# Thread: Prove, that an ideal is prime in O_K

1. ## Prove, that an ideal is prime in O_K

Hello,

let $\zeta_5$ be a primitive fifth root of unity and $\mathcal O_K$ the ring of integers in $K=\mathbb Q(\zeta_5)$.

How to prove, that $3 \cdot \mathcal O_K$ is a prime ideal in $\mathcal O_K$?

I know that $\mathcal O_K$ is a dedekind ring and therefore each ideal has a factorization in prime ideals and furthermore i know that the ring of integers of $\mathbb Q(\sqrt m)$ is $\mathbb Z \cdot 1 \oplus \mathbb Z \cdot \sqrt{m}$ if $m \equiv 2,3 \text{ mod }4$ and $\mathbb Z\cdot 1 \oplus \mathbb Z\cdot \left ( \frac{1}{2}+\frac{1}{2}\sqrt{m} \right )$ if $m \equiv 1 \text{ mod }4$.

In the case of $\zeta_3$ it is easy because of

$\mathbb Q(\zeta_3) = \mathbb Q \left ( \frac{-1}{2}+\frac{1}{2}i\sqrt{3} \right )=\mathbb Q(i\sqrt{3}) = \mathbb Q(\sqrt{-3})$ and $-3 \equiv 1 \text{ mod }4$.

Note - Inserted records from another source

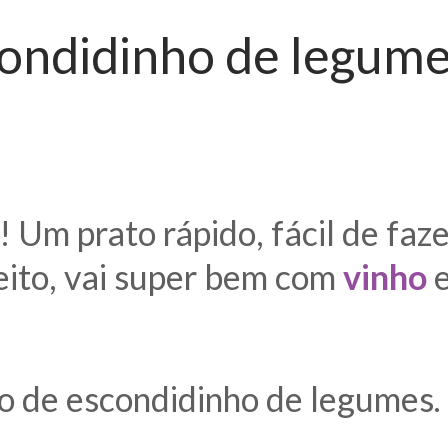
ondidinho de legum
 Um prato rápido, fácil de faze
feito, vai super bem com
vinho
e
o de escondidinho de legumes.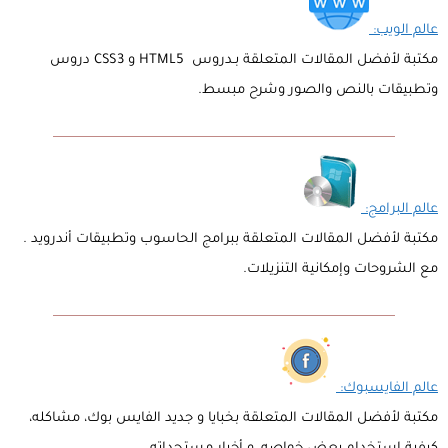
عالم الويب:
مكتبة لأفضل المقالات المتعلقة بـدروس HTML5 و CSS3 دروس
وتطبيقات بالنص والصور وشرح مبسط.
عالم البرامج:
مكتبة لأفضل المقالات المتعلقة ببرامج الحاسوب وتطبيقات أندرويد .
مع الشروحات وإمكانية التنزيلات.
عالم الفايسبوك:
مكتبة لأفضل المقالات المتعلقة بخبايا و جديد الفايس بوك، مشاكله،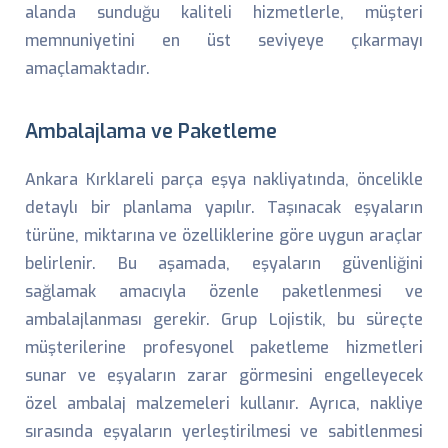
alanda sunduğu kaliteli hizmetlerle, müşteri
memnuniyetini en üst seviyeye çıkarmayı
amaçlamaktadır.
Ambalajlama ve Paketleme
Ankara Kırklareli parça eşya nakliyatında, öncelikle
detaylı bir planlama yapılır. Taşınacak eşyaların
türüne, miktarına ve özelliklerine göre uygun araçlar
belirlenir. Bu aşamada, eşyaların güvenliğini
sağlamak amacıyla özenle paketlenmesi ve
ambalajlanması gerekir. Grup Lojistik, bu süreçte
müşterilerine profesyonel paketleme hizmetleri
sunar ve eşyaların zarar görmesini engelleyecek
özel ambalaj malzemeleri kullanır. Ayrıca, nakliye
sırasında eşyaların yerleştirilmesi ve sabitlenmesi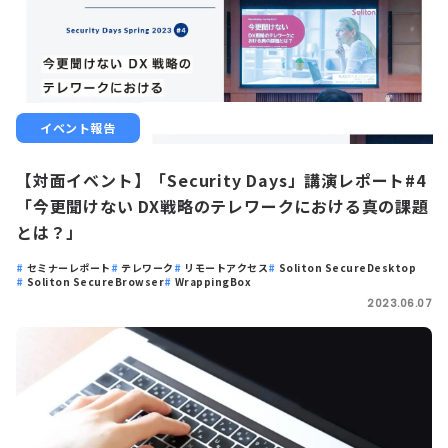
イベント報告
【対面イベント】「Security Days」講演レポート#4
「今更聞けない DX戦略のテレワークにおける真の課題
とは？」
セミナーレポート
テレワーク
リモートアクセス
Soliton SecureDesktop
Soliton SecureBrowser
WrappingBox
2023.06.07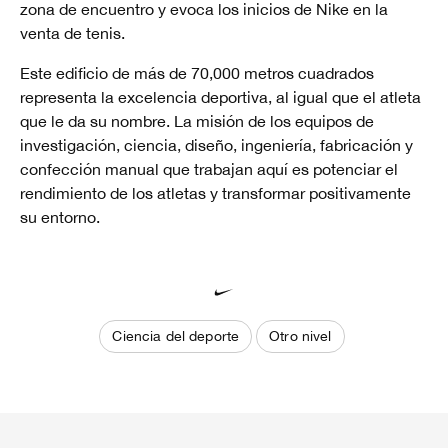
zona de encuentro y evoca los inicios de Nike en la
venta de tenis.
Este edificio de más de 70,000 metros cuadrados
representa la excelencia deportiva, al igual que el atleta
que le da su nombre. La misión de los equipos de
investigación, ciencia, diseño, ingeniería, fabricación y
confección manual que trabajan aquí es potenciar el
rendimiento de los atletas y transformar positivamente
su entorno.
Ciencia del deporte
Otro nivel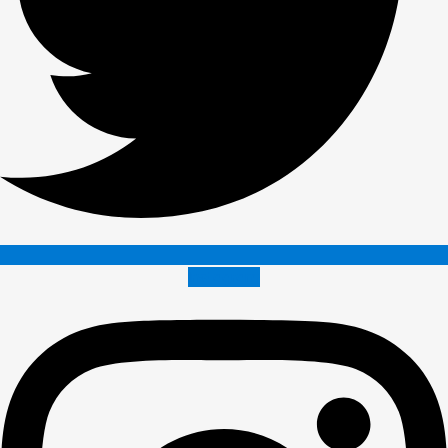
Instagram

But $\zeta_5={{\rm e}^{ \frac{2 \pi i}{5} }} = \cos \left ( \frac{2 \pi }{5} \right ) + i \sin \left ( \frac{2 \pi }{5} \right )$ and now i can't simplify the term and i don't know how the ring $\mathcal O_K$ looks like if $K=\mathbb Q(\zeta_5)$.

Bye,
Alexander

2. Originally Posted by AlexanderW
Hello,

let $\zeta_5$ be a primitive fifth root of unity and $\mathcal O_K$ the ring of integers in $K=\mathbb Q(\zeta_5)$.

How to prove, that $3 \cdot \mathcal O_K$ is a prime ideal in $\mathcal O_K$?

I know that $\mathcal O_K$ is a dedekind ring and therefore each ideal has a factorization in prime ideals and furthermore i know that the ring of integers of $\mathbb Q(\sqrt m)$ is $\mathbb Z \cdot 1 \oplus \mathbb Z \cdot \sqrt{m}$ if $m \equiv 2,3 \text{ mod }4$ and $\mathbb Z\cdot 1 \oplus \mathbb Z\cdot \left ( \frac{1}{2}+\frac{1}{2}\sqrt{m} \right )$ if $m \equiv 1 \text{ mod }4$.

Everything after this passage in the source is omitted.